Mr. Addy’s comments arose from the Minister’s interpretation of discussions around the implementation of the Free Senior High School (FSHS) policy, which the Minister’s team often conflates with cancellation.

He argued, “It seems to me that our Education Minister and his team have a huge problem with the English language; either they don’t understand the language or they just don’t know what they are doing with our education system. When Ghanaians are talking about the implementation of the FSHS policy and the need for redress, he and his people equate the word ‘implementation’ with ‘cancellation’. They should not give us any posture about this political point that they are trying to win.”

Speaking on A1 Radio about the recent proposed FSHS bill drafted by the Ministry of Education, the educationist dismissed the bill as a ploy to gain political advantage.

He asserted that no government, present or future, would consider cancelling the FSHS program.

“I have said several times, and I will maintain, that the posture of this government towards our educational system is nothing but political mathematics. They only want to score cheap political points. The delusion that they will have to put it into legislation so that no government can cancel it is a lie. The FSHS is enshrined in our constitution; Article 25 says it clearly.
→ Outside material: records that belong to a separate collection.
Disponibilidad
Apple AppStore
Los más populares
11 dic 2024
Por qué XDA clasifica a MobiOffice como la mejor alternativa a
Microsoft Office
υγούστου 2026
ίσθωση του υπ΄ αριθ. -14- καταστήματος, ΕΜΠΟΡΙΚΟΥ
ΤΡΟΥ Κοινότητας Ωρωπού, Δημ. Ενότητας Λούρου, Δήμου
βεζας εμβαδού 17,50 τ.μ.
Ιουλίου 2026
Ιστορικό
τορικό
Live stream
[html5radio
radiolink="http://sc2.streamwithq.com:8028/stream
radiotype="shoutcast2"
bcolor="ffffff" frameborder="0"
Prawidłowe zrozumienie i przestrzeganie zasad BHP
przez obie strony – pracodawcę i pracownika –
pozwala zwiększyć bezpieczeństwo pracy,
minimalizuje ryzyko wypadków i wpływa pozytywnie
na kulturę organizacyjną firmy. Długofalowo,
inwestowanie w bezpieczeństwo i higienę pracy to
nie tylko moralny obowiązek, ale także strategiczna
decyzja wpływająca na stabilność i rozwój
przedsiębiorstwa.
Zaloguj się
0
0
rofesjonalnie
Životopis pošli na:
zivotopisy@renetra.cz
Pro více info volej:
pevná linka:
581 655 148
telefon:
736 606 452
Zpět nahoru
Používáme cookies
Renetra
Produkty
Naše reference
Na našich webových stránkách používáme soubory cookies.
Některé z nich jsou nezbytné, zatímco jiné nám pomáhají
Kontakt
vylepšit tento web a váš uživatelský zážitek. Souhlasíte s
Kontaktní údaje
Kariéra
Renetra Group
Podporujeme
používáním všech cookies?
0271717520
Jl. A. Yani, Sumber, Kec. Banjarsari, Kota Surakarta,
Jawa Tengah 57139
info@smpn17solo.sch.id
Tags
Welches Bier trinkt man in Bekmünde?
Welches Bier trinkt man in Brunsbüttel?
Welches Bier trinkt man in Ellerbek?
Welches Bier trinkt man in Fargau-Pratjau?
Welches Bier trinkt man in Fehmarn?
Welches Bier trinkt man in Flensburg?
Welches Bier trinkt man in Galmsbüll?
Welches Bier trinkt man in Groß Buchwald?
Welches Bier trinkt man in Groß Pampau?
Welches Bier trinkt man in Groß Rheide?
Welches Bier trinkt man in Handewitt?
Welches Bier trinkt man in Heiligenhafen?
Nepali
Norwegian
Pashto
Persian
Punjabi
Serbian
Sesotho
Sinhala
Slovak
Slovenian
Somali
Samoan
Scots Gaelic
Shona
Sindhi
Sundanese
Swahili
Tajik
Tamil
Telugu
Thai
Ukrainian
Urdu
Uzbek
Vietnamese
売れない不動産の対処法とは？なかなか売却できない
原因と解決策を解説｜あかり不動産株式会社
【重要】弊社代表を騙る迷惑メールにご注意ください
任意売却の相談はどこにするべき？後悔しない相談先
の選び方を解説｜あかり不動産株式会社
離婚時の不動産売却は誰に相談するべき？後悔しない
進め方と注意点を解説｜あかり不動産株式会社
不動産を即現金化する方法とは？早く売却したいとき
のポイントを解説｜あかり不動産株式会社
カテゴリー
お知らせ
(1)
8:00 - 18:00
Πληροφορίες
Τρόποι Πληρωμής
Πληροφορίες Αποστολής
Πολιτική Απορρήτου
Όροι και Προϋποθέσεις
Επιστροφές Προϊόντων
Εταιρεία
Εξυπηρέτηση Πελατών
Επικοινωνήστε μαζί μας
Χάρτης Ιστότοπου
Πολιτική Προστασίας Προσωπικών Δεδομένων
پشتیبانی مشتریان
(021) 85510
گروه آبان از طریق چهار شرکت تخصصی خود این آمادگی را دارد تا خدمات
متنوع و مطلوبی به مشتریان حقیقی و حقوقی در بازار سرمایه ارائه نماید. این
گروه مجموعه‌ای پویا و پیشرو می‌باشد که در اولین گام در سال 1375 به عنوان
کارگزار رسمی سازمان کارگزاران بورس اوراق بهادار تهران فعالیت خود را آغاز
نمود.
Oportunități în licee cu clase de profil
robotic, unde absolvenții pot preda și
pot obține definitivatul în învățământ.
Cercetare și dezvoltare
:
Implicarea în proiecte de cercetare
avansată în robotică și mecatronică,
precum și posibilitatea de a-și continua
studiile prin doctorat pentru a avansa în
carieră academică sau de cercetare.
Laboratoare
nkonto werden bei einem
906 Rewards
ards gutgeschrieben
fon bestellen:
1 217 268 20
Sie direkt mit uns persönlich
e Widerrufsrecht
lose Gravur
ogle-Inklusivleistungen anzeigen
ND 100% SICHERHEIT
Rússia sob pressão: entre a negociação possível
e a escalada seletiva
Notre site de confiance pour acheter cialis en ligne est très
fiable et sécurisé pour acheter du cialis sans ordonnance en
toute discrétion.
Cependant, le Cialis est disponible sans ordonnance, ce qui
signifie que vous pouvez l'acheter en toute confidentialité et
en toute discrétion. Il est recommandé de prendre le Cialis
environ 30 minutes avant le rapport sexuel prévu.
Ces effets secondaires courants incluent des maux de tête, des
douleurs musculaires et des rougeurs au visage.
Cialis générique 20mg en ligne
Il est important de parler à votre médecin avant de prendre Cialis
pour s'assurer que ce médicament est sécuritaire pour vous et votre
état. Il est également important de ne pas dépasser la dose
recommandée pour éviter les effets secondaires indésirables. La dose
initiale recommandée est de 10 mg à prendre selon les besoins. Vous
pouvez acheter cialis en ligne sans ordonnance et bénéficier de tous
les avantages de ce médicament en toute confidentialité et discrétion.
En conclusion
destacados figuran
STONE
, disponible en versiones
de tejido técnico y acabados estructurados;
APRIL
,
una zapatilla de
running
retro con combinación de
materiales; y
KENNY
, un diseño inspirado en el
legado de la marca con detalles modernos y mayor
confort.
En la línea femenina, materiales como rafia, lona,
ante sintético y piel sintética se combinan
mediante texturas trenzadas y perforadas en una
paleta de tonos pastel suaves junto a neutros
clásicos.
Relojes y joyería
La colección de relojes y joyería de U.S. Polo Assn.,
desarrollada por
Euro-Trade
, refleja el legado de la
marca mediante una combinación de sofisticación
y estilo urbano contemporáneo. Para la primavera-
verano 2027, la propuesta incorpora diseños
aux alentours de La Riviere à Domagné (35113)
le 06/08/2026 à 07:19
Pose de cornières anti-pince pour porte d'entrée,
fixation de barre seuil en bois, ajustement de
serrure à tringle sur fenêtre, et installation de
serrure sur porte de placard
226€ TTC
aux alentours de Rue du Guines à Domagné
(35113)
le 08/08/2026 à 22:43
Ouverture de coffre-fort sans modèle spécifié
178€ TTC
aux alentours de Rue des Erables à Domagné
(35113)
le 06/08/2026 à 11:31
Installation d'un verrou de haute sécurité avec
So, what is the minister talking about here?”

The proposed bill seeks to provide legal backing for free and compulsory senior high school education. Dr. Yaw Osei Adutwum, discussing the bill, emphasized key reforms, including the integration of junior high school (JHS) into the secondary school system, creating six years of continuous secondary education. Another notable change proposed is the elimination of the Basic Education Certificate Examination (BECE) as a prerequisite for secondary school admission. Instead, the BECE would be used solely for school selection.